February 5, 2015 Hull & Hull LLP In the News, Wills 0 Comments

A recent decision of the Superior Court of Justice has made been making headlines.  In Spence v. BMO Trust Company, the Court was faced with the challenging question of whether or not to set aside a will based on a finding that the deceased had disinherited his daughter for racist reasons.

In the Spence case, the Jamaican-born deceased had two adult children at the time of his death.  Decades ago, he had been living in the United Kingdom and had separated from the mother of his two daughters.  The decision notes that after the separation, the younger daughter began to reside exclusively with the deceased, the elder daughter began to reside exclusively with their mother, and that there was little contact between the two daughters thereafter.  The decision notes as well that there was little contact between the deceased and his elder daughter.  The deceased immigrated to Canada in 1979 and his younger daughter followed in 1984 to live with her father.  The decision states that the deceased supported his daughter through her post-secondary education and that they had an excellent relationship.
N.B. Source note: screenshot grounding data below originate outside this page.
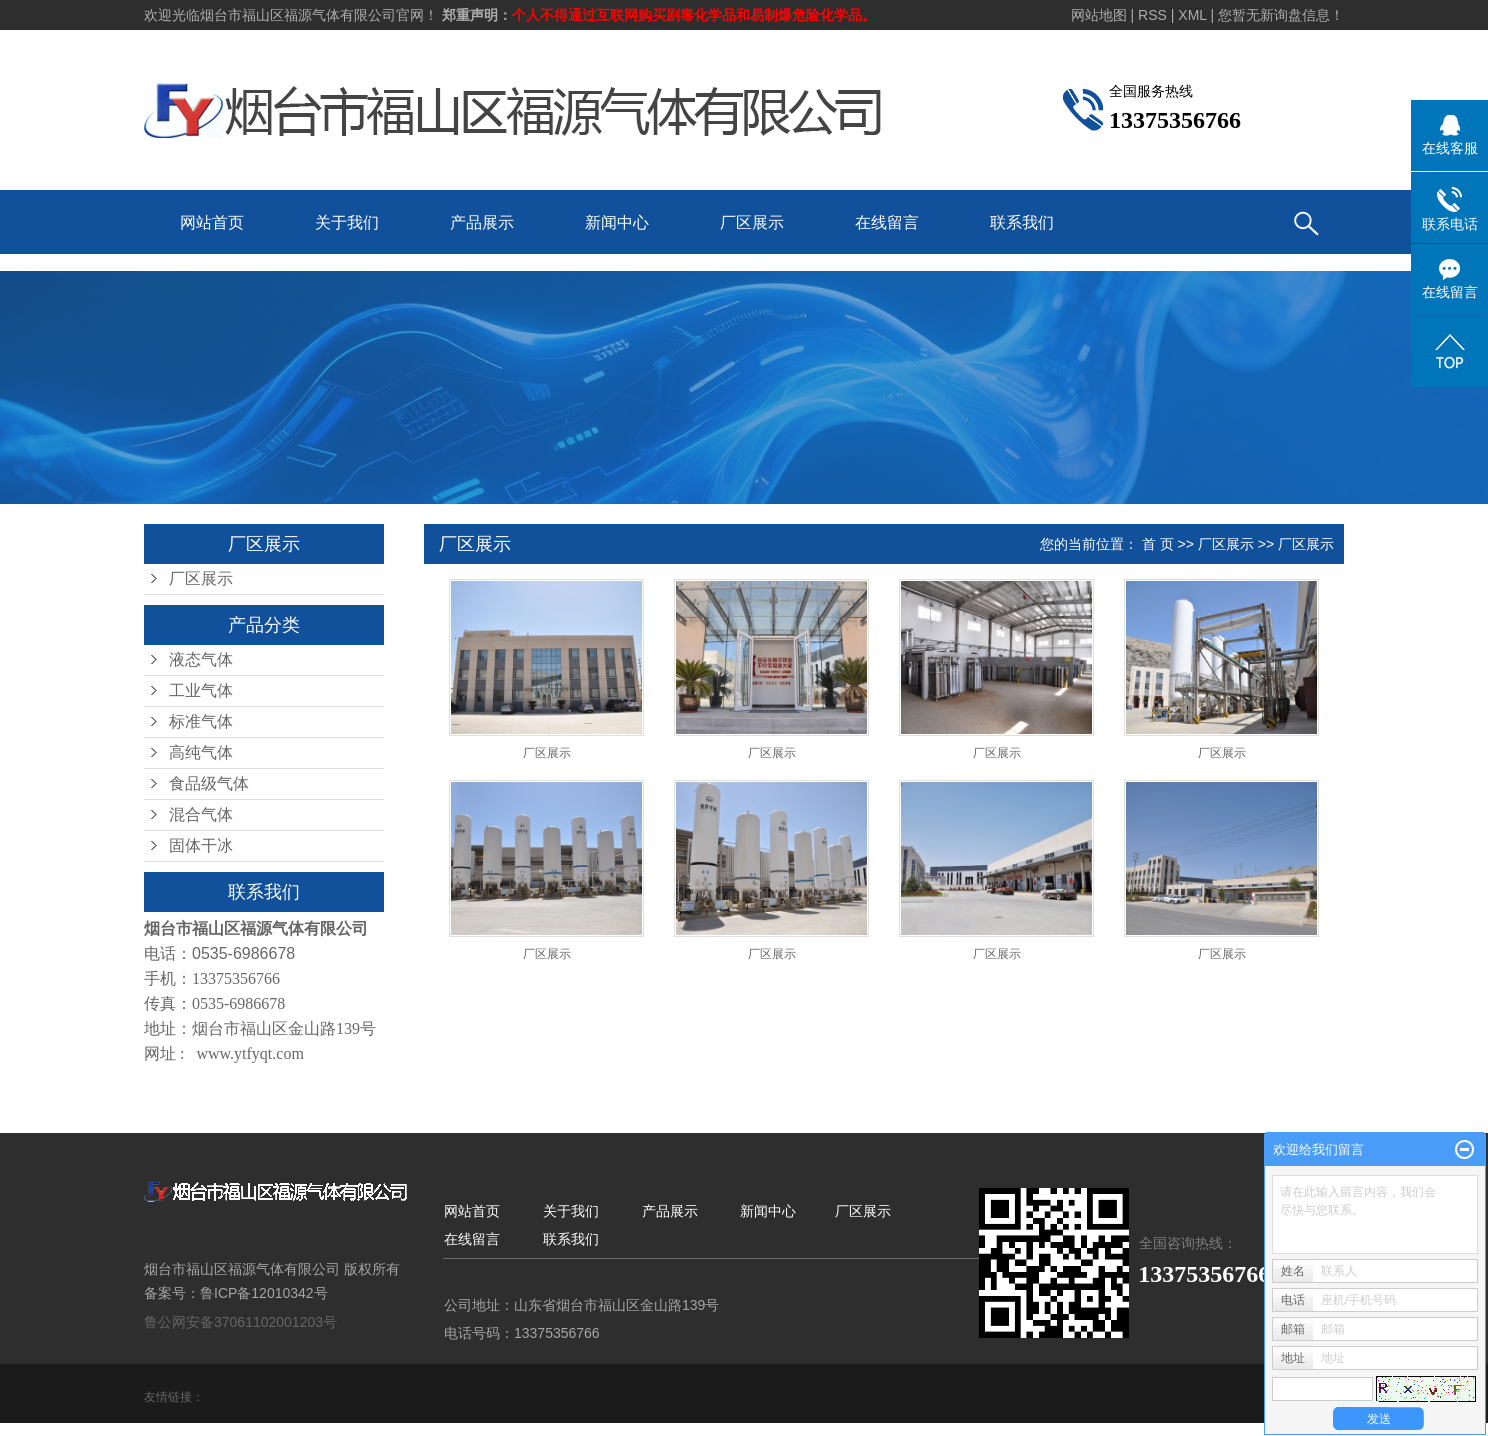 Image resolution: width=1488 pixels, height=1436 pixels. What do you see at coordinates (201, 721) in the screenshot?
I see `标准气体` at bounding box center [201, 721].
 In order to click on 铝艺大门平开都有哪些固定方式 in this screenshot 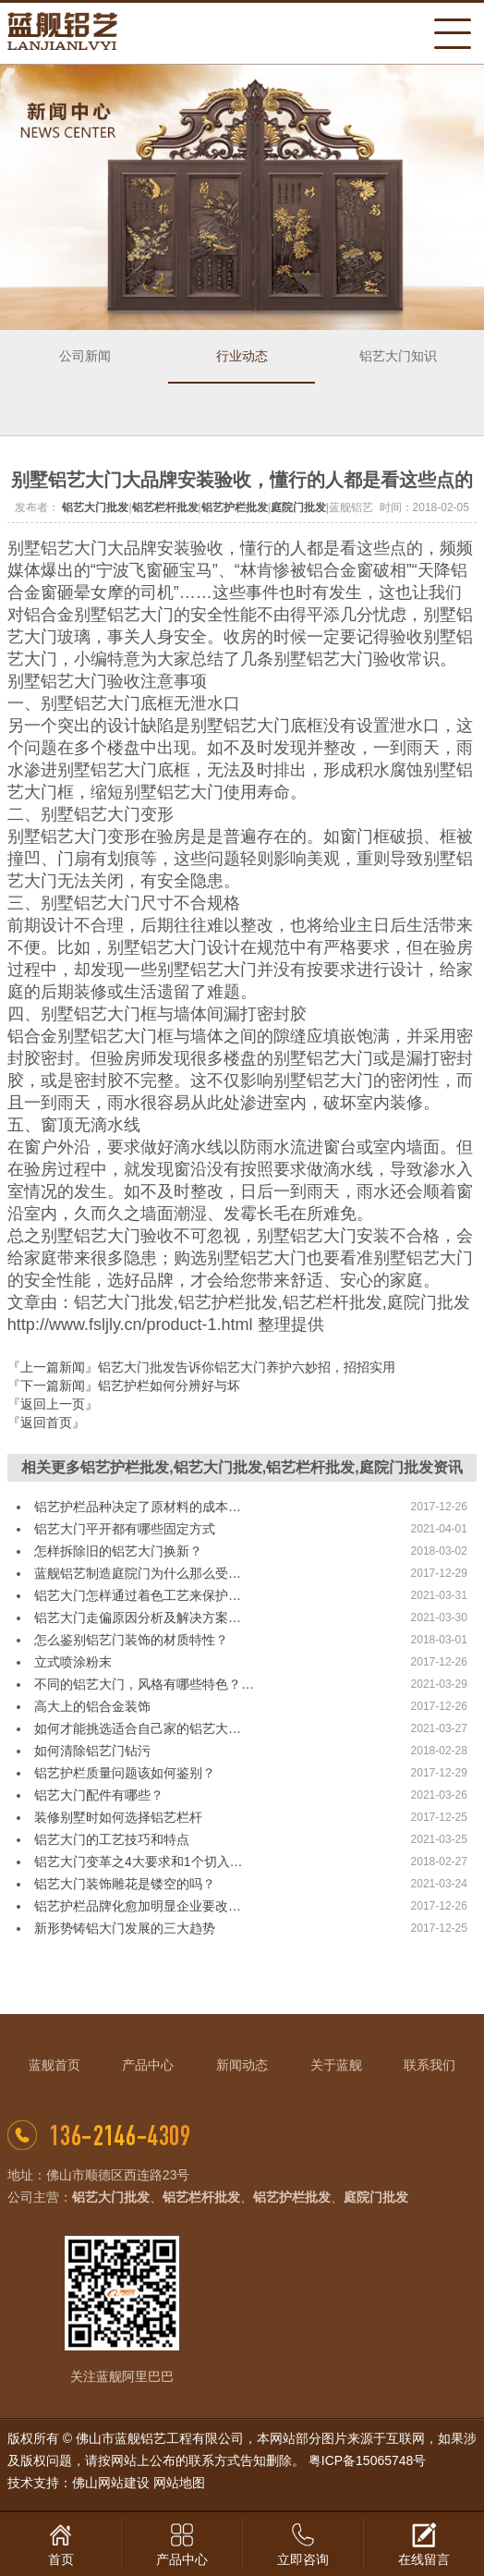 , I will do `click(124, 1528)`.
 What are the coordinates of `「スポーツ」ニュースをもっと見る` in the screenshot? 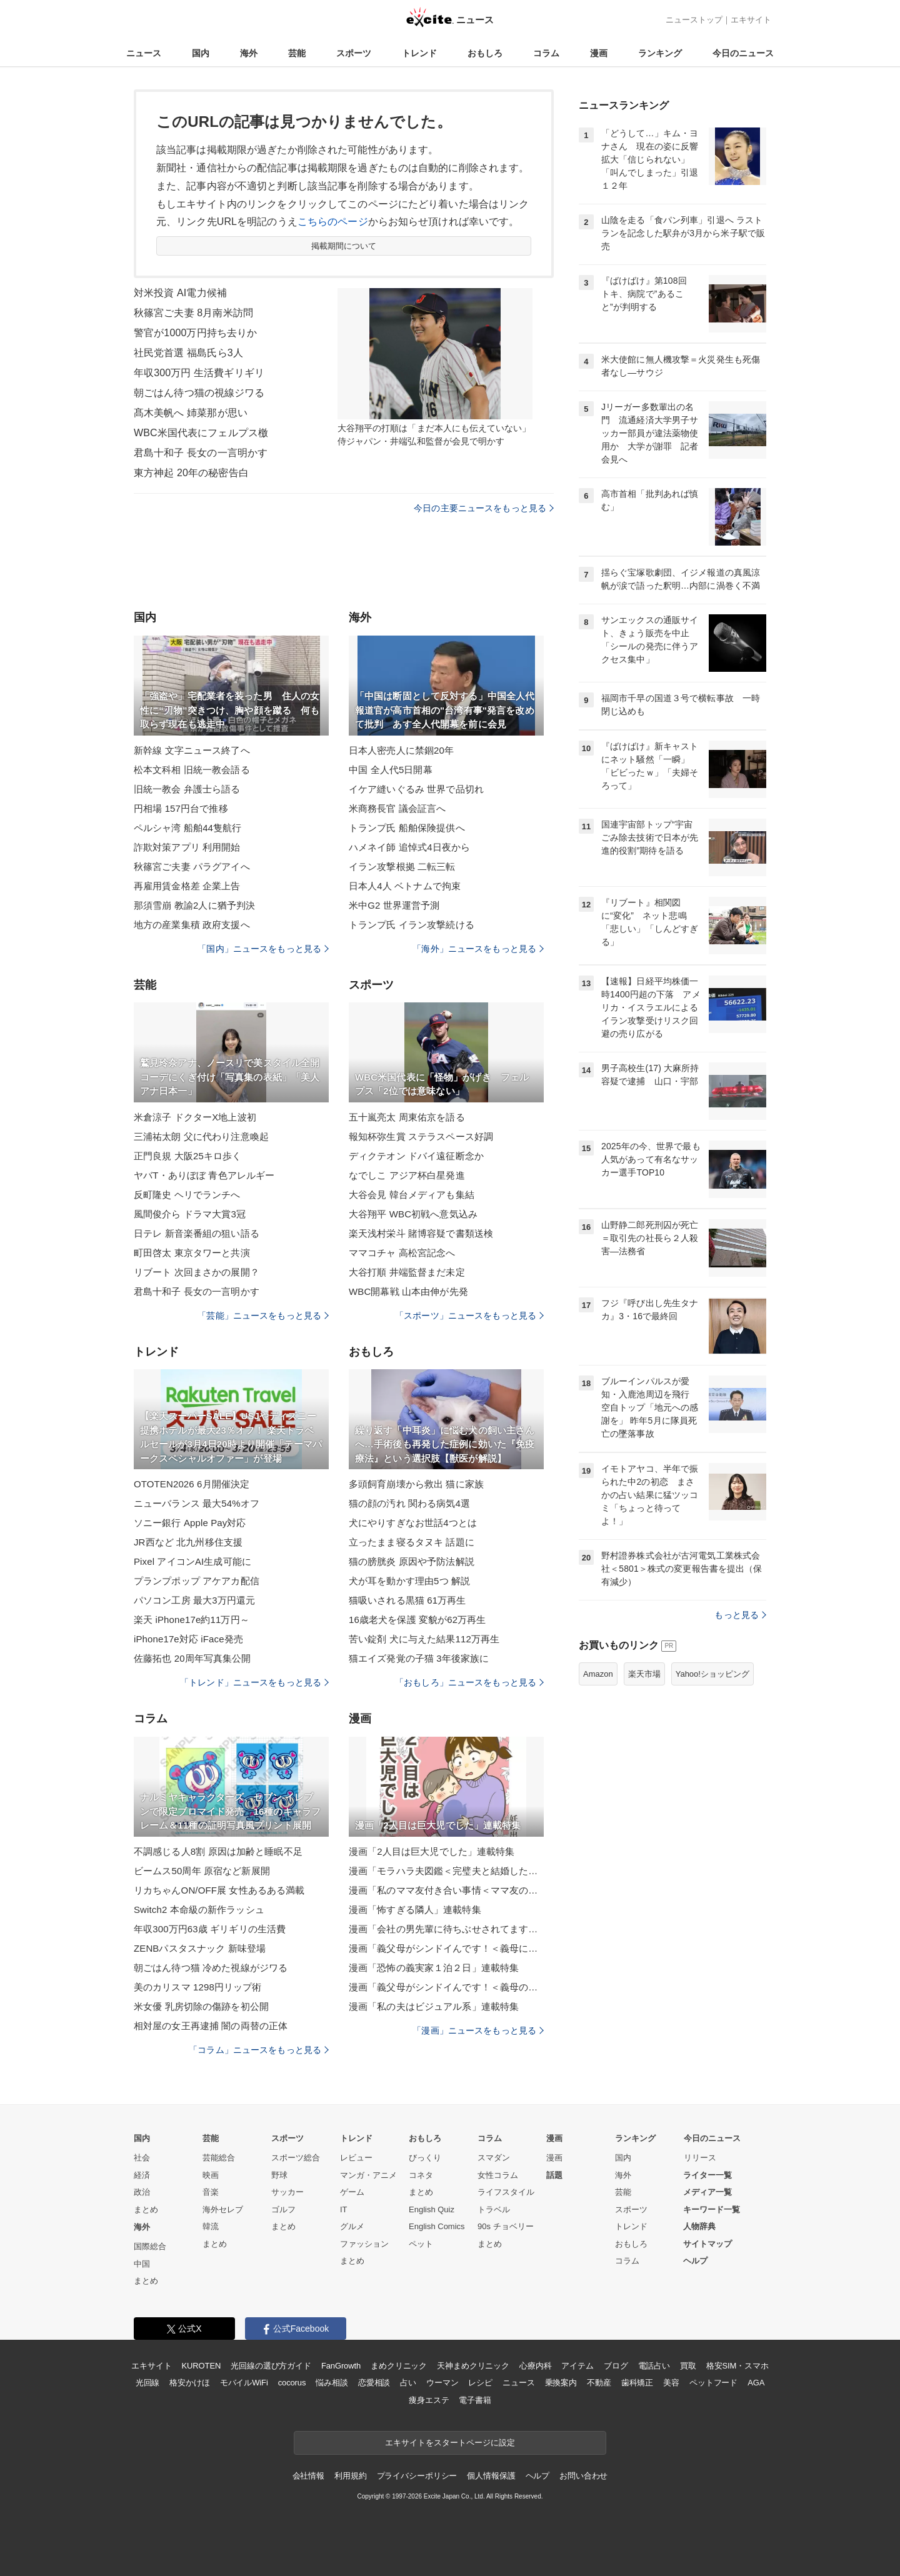 It's located at (469, 1315).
Their relationship soured in 2002 when the daughter told her father that she was pregnant, and that the child’s father was Caucasian.  The daughter’s evidence was that the deceased thereafter restricted his communication with her, stopped returning her calls, refused to have anything to do with his grandson, and made it clear to his daughter that “he would not allow a white man’s child in his house”.

His will contained a provision stating that he leaves nothing to his daughter, “as she has had no communication with me for several years and has shown no interest in me as a father”.  A friend of the deceased gave evidence that the deceased made it clear to her that the reason that he had disinherited his daughter was because of the skin colour of the father of her child.

The Court ruled that the deceased’s true reason for disinheriting his daughter was based on a clearly stated racist principle, that this offends public policy, and that accordingly, the will should be set aside.  The result was an intestacy and the estate was split evenly between the deceased’s two daughters.

While there are cases where provisions in a will have been set aside on the grounds that they offend public policy, it is rare for such a step to be taken where there is nothing discriminatory in on the face of the will itself.  However, in the recent McCorkill case in New Brunswick, the Court of Queen’s Bench declared a bequest to the National Alliance, a white supremacist group operating in the United States, to be invalid.  There again, there was no discriminatory language on the face of the will, and the gift was set aside as contrary to public policy on the basis of the poor character of the beneficiary, whose raison d’être, the Court said, is contrary to public policy.

It will be interesting to see what will happen with future cases where racist motivations are alleged.  Will Courts be willing to look beyond the language of a will and explore the motivations behind it?  We will have to watch future developments to see whether the law will continue to move towards intolerance of racial intolerance in wills.